In traditional product development, a product manager can assess feasibility by consulting with engineers about implementation complexity. AI feasibility requires a broader coalition. The product manager understands the user need and business constraints. The data scientist or ML engineer understands model capabilities and limitations. The data engineer knows what data exists and how to access it. The legal or compliance team understands regulatory requirements.

The Feasibility Scorecard (introduced below) is deliberately designed as a cross-functional artifact. No single person can fill it out completely.
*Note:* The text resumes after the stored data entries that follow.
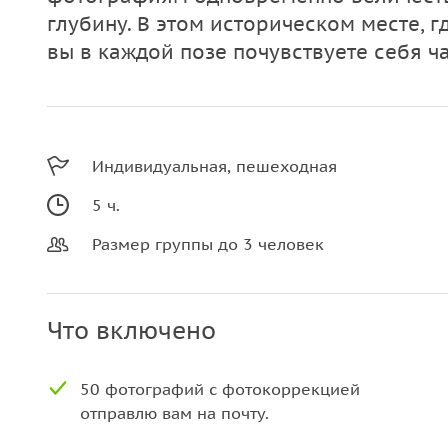
глубину. В этом историческом месте, г
вы в каждой позе почувствуете себя ч
Индивидуальная, пешеходная
5 ч.
Размер группы до 3 человек
Что включено
50 фотографий с фотокоррекцией
отправлю вам на почту.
This is by design: if a product manager can fill out every field without consulting anyone else, the scorecard is not doing its job.

7. Deliverable: The Feasibility Scorecard

The Feasibility Scorecard brings together every dimension discussed in this section into a single, structured artifact. Like the AI Role Canvas from Section 36.2, it is designed to be filled out before any implementation begins. The scorecard produces a composite feasibility score and, more importantly, surfaces any dimension that falls below the viability threshold.
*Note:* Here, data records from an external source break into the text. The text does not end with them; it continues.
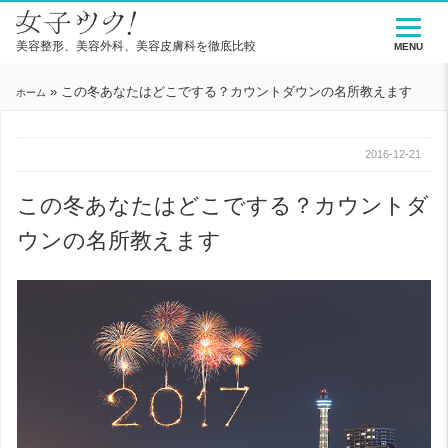
美容整形、美容外科、美容皮膚科を徹底比較
MENU
»
この冬あなたはどこでする？カウントダウンの名所教えます
ホーム
2016-12-21
この冬あなたはどこでする？カウントダ
ウンの名所教えます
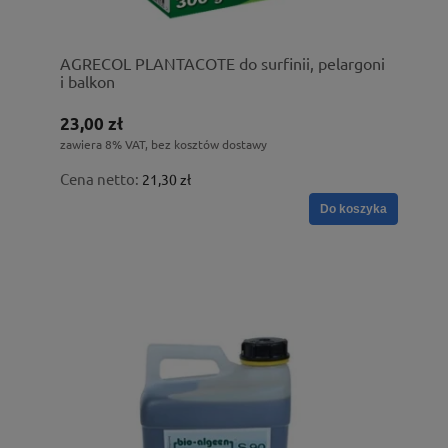
AGRECOL PLANTACOTE do surfinii, pelargoni
i balkon
23,00 zł
zawiera 8% VAT, bez kosztów dostawy
Cena netto:
21,30 zł
Do koszyka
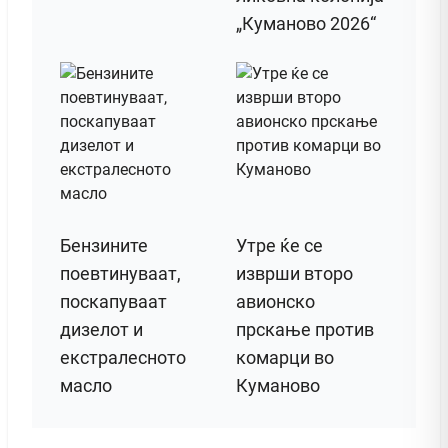
„Куманово 2026“
Бензините
Утре ќе се
поевтинуваат,
изврши второ
поскапуваат
авионско
дизелот и
прскање против
екстралесното
комарци во
масло
Куманово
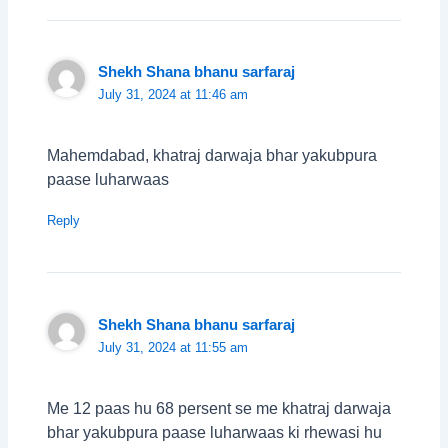
Shekh Shana bhanu sarfaraj
July 31, 2024 at 11:46 am
Mahemdabad, khatraj darwaja bhar yakubpura
paase luharwaas
Reply
Shekh Shana bhanu sarfaraj
July 31, 2024 at 11:55 am
Me 12 paas hu 68 persent se me khatraj darwaja
bhar yakubpura paase luharwaas ki rhewasi hu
The scorecard is a structured document (a spreadsheet, a Notion table, or a YAML file in your repository). Each dimension gets a 1-to-5 score, a rationale, and, if the score falls below 3, a mandatory mitigation plan. The decision rules are straightforward:

• GO: No dimension scores below 3.
• CONDITIONAL: Exactly one blocker (score < 3), with a documented mitigation plan.
• NO_GO: Two or more blockers, or an "Unacceptable" EU AI Act risk tier.
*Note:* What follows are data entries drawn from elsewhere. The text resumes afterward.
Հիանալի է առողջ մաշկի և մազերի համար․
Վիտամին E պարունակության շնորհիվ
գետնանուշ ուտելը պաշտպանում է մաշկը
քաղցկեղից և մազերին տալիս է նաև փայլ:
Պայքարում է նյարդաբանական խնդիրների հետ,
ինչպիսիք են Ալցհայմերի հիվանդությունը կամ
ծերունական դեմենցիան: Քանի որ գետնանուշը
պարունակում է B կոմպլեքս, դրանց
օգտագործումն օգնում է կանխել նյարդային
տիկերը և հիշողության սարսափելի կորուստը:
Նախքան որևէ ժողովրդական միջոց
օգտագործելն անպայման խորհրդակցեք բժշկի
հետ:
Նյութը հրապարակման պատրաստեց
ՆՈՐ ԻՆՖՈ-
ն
8. Integrating the Scorecard into Your Workflow

The Feasibility Scorecard is most effective when it becomes a gate in your product development process, not an optional exercise. Here is a recommended workflow:

1. After the AI Role Canvas. Once you have defined the model's role using the canvas from Section 36.2, immediately fill out a Feasibility Scorecard for that role. The canvas tells you what the model should do; the scorecard tells you whether it can.
2. Cross-functional scoring session. Gather the product manager, ML engineer, data engineer, and legal or compliance representative in the same room (or call). Each person scores the dimensions they own. Discuss disagreements explicitly.
3. Decision gate. GO means proceed to prototyping. CONDITIONAL means run a time-boxed spike (typically one to four weeks) to resolve the identified blocker, then re-score. NO_GO means pivot: change the feature scope, change the model's role, or drop the feature entirely.
4. Re-score after spikes. When a mitigation spike completes, update the relevant dimension scores and re-run the decision logic. The scorecard's version history becomes a record of how feasibility evolved.

9. Common Feasibility Traps

Even with a structured scorecard, teams fall into predictable traps during feasibility assessment:

1. The demo delusion. The model performs impressively on five hand-picked examples, so the team scores "model capability" at 5. In reality, demo performance correlates poorly with production performance. Always score model capability based on a systematic benchmark of 50 or more representative examples, including edge cases. This connects directly to the evaluation philosophy from Chapter 29.
2. The "data exists somewhere" assumption. The team assumes the data they need is available because the organization has lots of data in general. In practice, the specific data they need may be in a different department's system, in an incompatible format, or encumbered by legal restrictions that take months to resolve.
3. Ignoring cost at scale. A feature that costs $0.05 per request during prototyping seems cheap. At 100,000 daily active users making 10 requests each, that is $50,000 per day. Always project cost at target scale, not prototype scale.
4. Treating regulation as a launch-day concern. Teams discover regulatory requirements after building the feature, then face a choice between an expensive retrofit and scrapping months of work. Regulatory pre-screening at the feasibility stage prevents this.